Tuesday, December 6, 2011

Not ready to say goodbye....

I guess we sort of knew it was time, time to put our gentle giant to rest but it didn't make it any easier. Babar was our English Mastiff and a beautiful boy. I never wanted such a big dog however, my husband really did and it was at a time in my husband's life when life when I knew it would take his focus off some of the bad things in his life he was going through so needless to say I gave in. I'm glad I did, we packed up our daughter Avery and Mother-in-law and drove up north of Columbus to Wooster (Amish country) and got our baby boy. We instantly feel in love. We brought this boy home to a new world a world with sounds and lights and a little girl who just wanted to lay on top of him and God love him he didn't care one bit. Our spoiled Jack Russel's were not to found of this newcomer but eventually fell in love also and never wanted to be apart from him I think the male Jack actually thought the English Mastiff was his Momma.

Long story, short he is eight and a half now and we all knew the life span wasn't much past that however, it just felt like that didn't apply to us and we tried to ignore the fact that he was getting old and had different things going on with his body until this last weekend when we realized it was time, he was exhausted and started not getting up much.

So, my  morning began like that on the movie Spanglish, I just couldn't bare for my feet to touch the floor because in my heart I knew what that meant, it meant once my feet hit the floor it was the day that when I returned home from work this dog who stole my heart would be in the ground, not looking at me, not barking at me, not happy to see me, in the ground so I put off as long as I could until I had no choice.

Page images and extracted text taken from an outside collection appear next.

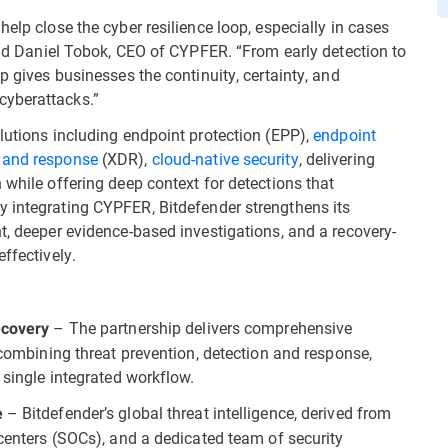
elp close the cyber resilience loop, especially in cases
said Daniel Tobok, CEO of CYPFER. “From early detection to
p gives businesses the continuity, certainty, and
cyberattacks.”
lutions including endpoint protection (EPP),
endpoint
 and response
(XDR),
cloud-native security
, delivering
 while offering deep context for detections that
y integrating CYPFER, Bitdefender strengthens its
t, deeper evidence-based investigations, and a recovery-
ffectively.
– The partnership delivers comprehensive
ecovery
, combining threat prevention, detection and response,
 single integrated workflow.
– Bitdefender’s global threat intelligence, derived from
e
 centers (SOCs), and a dedicated team of security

I had kids to feed and get ready for school and if not for that my day would never had started.

 It is something that takes your breath away knowing that this creature whose only purpose was to be loved...that's it....that's all he ever asked for and it didn't matter what kind of day you had or if you didn't pet him the night before it didn't matter there are no grudges, he loved anyway and loved well.

Godspeed Babar...Godspeed sweet boy!

1 comment:

  1. I love you Sis. What a beautiful tribute to your wonderful, furry Babar. May God bless and heal all of you during this difficult time.